Exercise aim:
Nothing but the lines from the one containing "Is there **left heart ventricle** here?" through the end of the data below should appear in the answer, each exact and free of pictures.

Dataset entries
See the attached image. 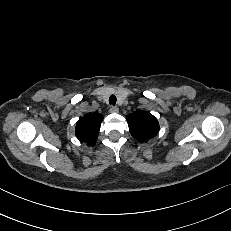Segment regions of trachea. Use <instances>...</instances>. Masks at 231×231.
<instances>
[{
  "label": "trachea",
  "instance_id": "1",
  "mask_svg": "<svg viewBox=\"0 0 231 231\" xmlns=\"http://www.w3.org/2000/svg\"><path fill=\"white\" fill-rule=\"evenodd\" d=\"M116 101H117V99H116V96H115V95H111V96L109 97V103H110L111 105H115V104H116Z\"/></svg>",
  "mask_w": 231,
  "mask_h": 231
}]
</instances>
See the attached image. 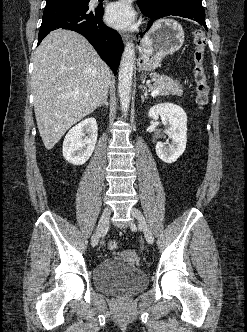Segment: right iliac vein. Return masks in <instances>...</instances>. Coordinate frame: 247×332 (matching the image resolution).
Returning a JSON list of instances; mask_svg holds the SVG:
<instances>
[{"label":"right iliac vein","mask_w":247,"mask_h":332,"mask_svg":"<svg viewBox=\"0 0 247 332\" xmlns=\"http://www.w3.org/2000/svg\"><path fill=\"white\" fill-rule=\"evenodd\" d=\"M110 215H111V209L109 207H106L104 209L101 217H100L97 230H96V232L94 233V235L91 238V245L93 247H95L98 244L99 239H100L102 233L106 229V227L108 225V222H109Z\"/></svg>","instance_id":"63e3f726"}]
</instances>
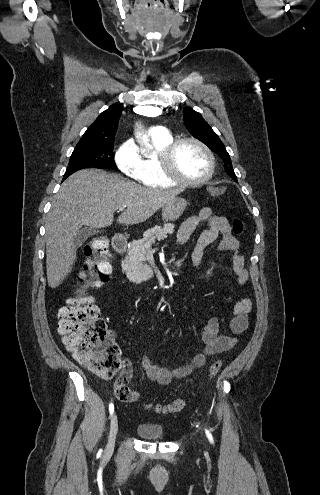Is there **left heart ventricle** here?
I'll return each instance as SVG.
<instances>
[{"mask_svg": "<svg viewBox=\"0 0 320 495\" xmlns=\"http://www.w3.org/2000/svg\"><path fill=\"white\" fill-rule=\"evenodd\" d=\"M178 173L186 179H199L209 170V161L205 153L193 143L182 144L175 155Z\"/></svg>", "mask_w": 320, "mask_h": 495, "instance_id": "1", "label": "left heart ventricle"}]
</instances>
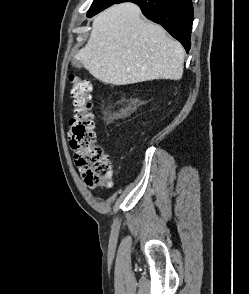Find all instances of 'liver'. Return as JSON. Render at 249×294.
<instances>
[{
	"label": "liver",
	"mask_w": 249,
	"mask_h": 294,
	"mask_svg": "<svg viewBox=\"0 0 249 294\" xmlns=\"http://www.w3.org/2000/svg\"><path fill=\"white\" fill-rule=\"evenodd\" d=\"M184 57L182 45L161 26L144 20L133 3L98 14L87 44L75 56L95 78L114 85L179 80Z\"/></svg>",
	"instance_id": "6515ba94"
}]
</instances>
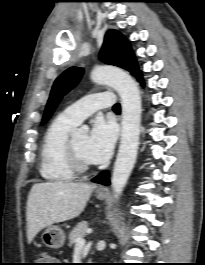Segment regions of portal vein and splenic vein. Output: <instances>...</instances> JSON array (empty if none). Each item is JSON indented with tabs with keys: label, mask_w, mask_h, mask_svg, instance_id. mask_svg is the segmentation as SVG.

Expected answer:
Is there **left heart ventricle** here?
I'll return each instance as SVG.
<instances>
[{"mask_svg": "<svg viewBox=\"0 0 320 495\" xmlns=\"http://www.w3.org/2000/svg\"><path fill=\"white\" fill-rule=\"evenodd\" d=\"M178 173L186 179H199L209 170V161L205 153L193 143L182 144L175 155Z\"/></svg>", "mask_w": 320, "mask_h": 495, "instance_id": "1", "label": "left heart ventricle"}]
</instances>
Find all instances of 'liver'. Return as JSON. Render at 249×294.
<instances>
[{
	"label": "liver",
	"mask_w": 249,
	"mask_h": 294,
	"mask_svg": "<svg viewBox=\"0 0 249 294\" xmlns=\"http://www.w3.org/2000/svg\"><path fill=\"white\" fill-rule=\"evenodd\" d=\"M184 57L182 45L161 26L144 20L133 3L98 14L87 44L75 56L95 78L114 85L179 80Z\"/></svg>",
	"instance_id": "6515ba94"
}]
</instances>
Segment regions of portal vein and splenic vein. Output: <instances>...</instances> JSON array (empty if none). Each item is JSON indented with tabs with keys: label, mask_w, mask_h, mask_svg, instance_id. mask_svg is the segmentation as SVG.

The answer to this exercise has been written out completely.